What the exercise asks: Transcribe, leaving out every picture, the lines that run from the start of the listing below through the line with "ehandeling bent, of".

Task data:
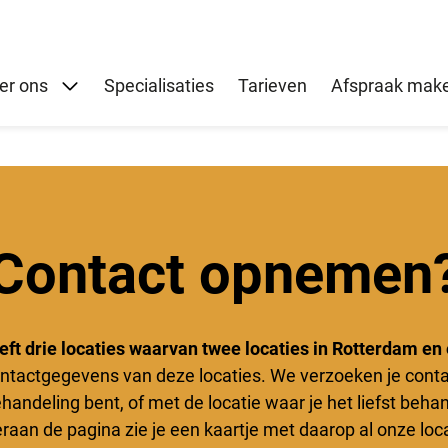
Submenu: Over ons
er ons
Specialisaties
Tarieven
Afspraak mak
Contact opnemen
eft drie locaties waarvan twee locaties in Rotterdam en
contactgegevens van deze locaties. We verzoeken je cont
ehandeling bent, of met de locatie waar je het liefst beha
raan de pagina zie je een kaartje met daarop al onze loca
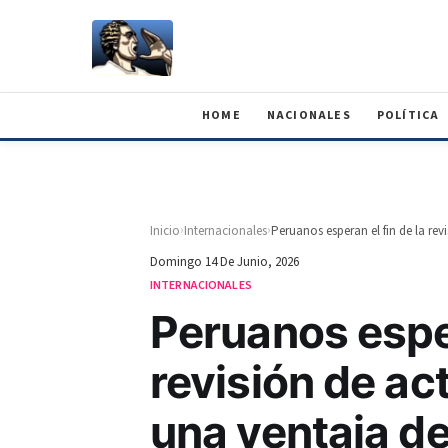
HOME
NACIONALES
POLÍTICA
›
›
Inicio
Internacionales
Domingo 14 De Junio, 2026
INTERNACIONALES
Peruanos esper
revisión de a
una ventaja de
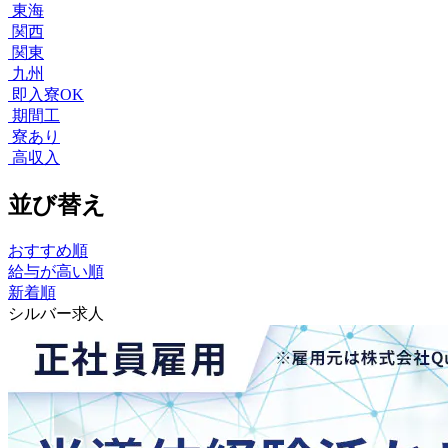
東海
関西
関東
九州
即入寮OK
期間工
寮あり
高収入
並び替え
おすすめ順
給与が高い順
新着順
シルバー求人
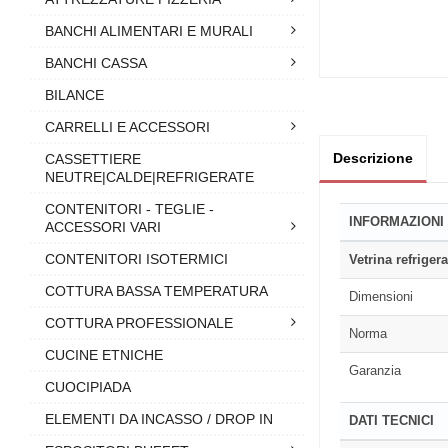
BANCHI ALIMENTARI E MURALI
BANCHI CASSA
BILANCE
CARRELLI E ACCESSORI
Descrizione
CASSETTIERE
NEUTRE|CALDE|REFRIGERATE
CONTENITORI - TEGLIE -
INFORMAZIONI
ACCESSORI VARI
CONTENITORI ISOTERMICI
Vetrina refrigera
COTTURA BASSA TEMPERATURA
Dimensioni
COTTURA PROFESSIONALE
Norma
CUCINE ETNICHE
Garanzia
CUOCIPIADA
ELEMENTI DA INCASSO / DROP IN
DATI TECNICI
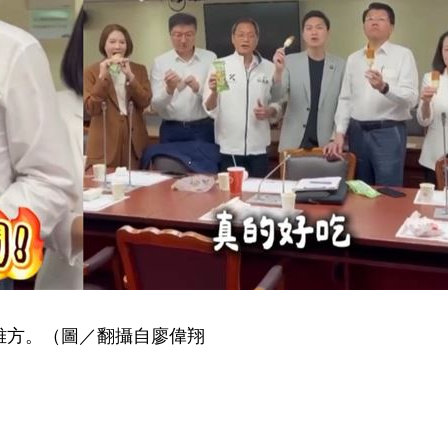
雅方。（圖／翻攝自廖偉翔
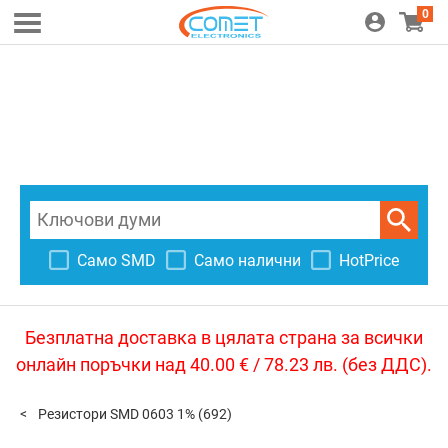
0
Само SMD
Само налични
HotPrice
Безплатна доставка в цялата страна за всички
онлайн поръчки над 40.00 € / 78.23 лв. (без ДДС).
Резистори SMD 0603 1%
(692)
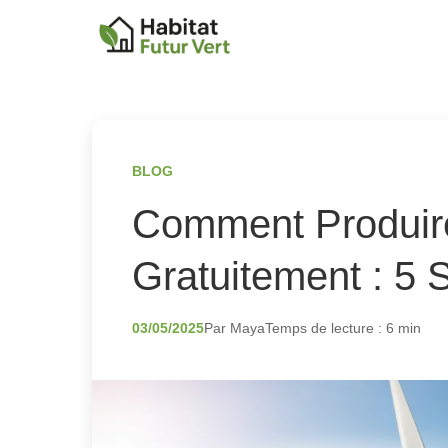
BLOG
Comment Produire 
Gratuitement : 5 S
03/05/2025
Par Maya
Temps de lecture : 6 min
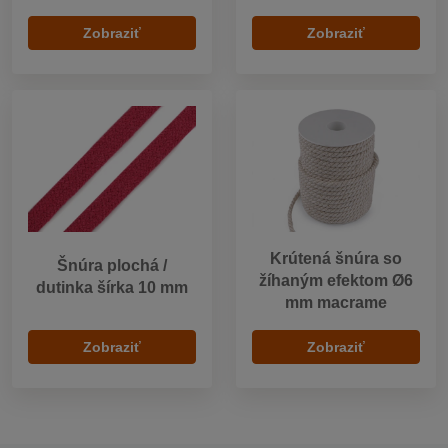
Zobraziť
Zobraziť
Krútená šnúra so
Šnúra plochá /
žíhaným efektom Ø6
dutinka šírka 10 mm
mm macrame
Zobraziť
Zobraziť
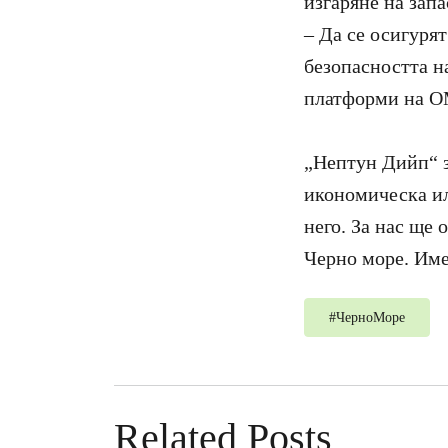
изгаряне на запа
– Да се осигуря
безопасността н
платформи на O
„Нептун Дийп“ з
икономическа или
него. За нас ще 
Черно море. Име
#
ЧерноМоре
Related Posts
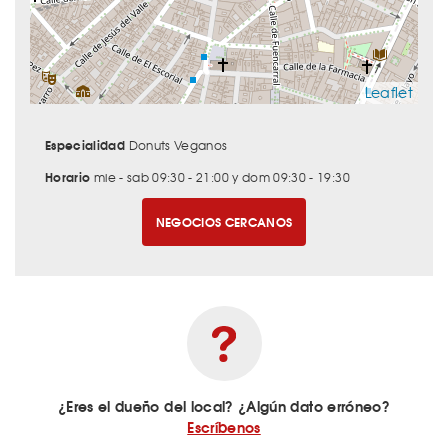
Leaflet
Especialidad
Donuts Veganos
Horario
mie - sab 09:30 - 21:00 y dom 09:30 - 19:30
NEGOCIOS CERCANOS
¿Eres el dueño del local? ¿Algún dato erróneo?
Escríbenos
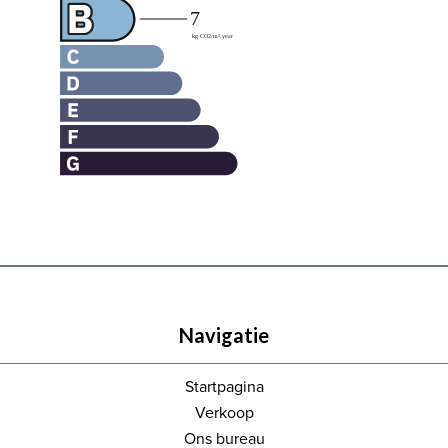
Navigatie
Startpagina
Verkoop
Ons bureau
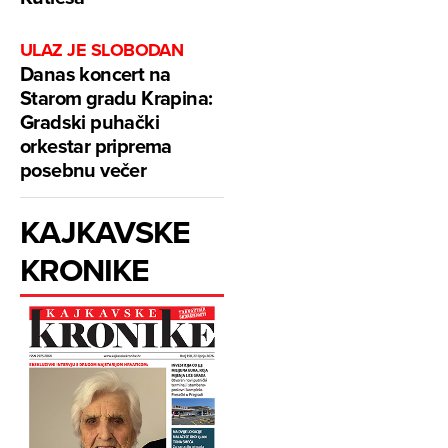
ULAZ JE SLOBODAN
Danas koncert na
Starom gradu Krapina:
Gradski puhački
orkestar priprema
posebnu večer
KAJKAVSKE
KRONIKE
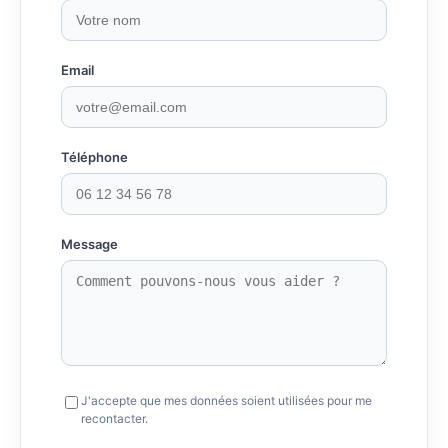
Email
Téléphone
Message
J'accepte que mes données soient utilisées pour me
recontacter.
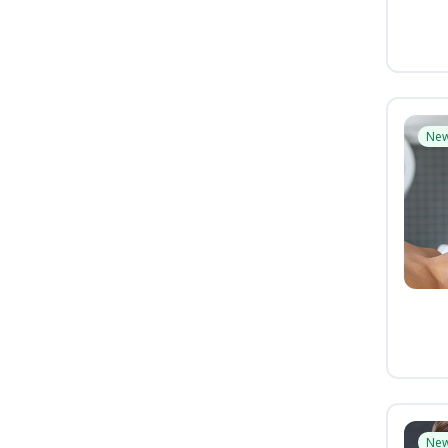
Ne
Ne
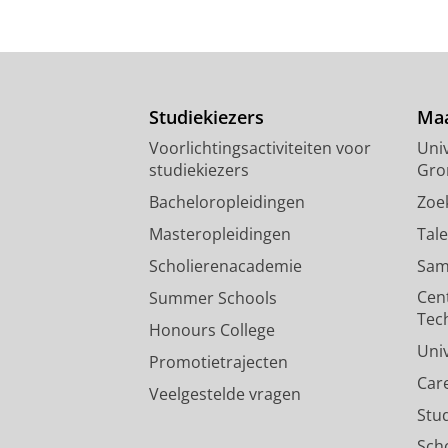
Studiekiezers
Maa
Voorlichtingsactiviteiten voor
Univ
studiekiezers
Gro
Bacheloropleidingen
Zoe
Masteropleidingen
Tal
Scholierenacademie
Sam
Cen
Summer Schools
Tec
Honours College
Uni
Promotietrajecten
Car
Veelgestelde vragen
Stu
Sch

Exercise result:
Submenu: Over ons
er ons
Specialisaties
Tarieven
Afspraak mak
Contact opnemen
eft drie locaties waarvan twee locaties in Rotterdam en
contactgegevens van deze locaties. We verzoeken je cont
ehandeling bent, of met de locatie waar je het liefst beha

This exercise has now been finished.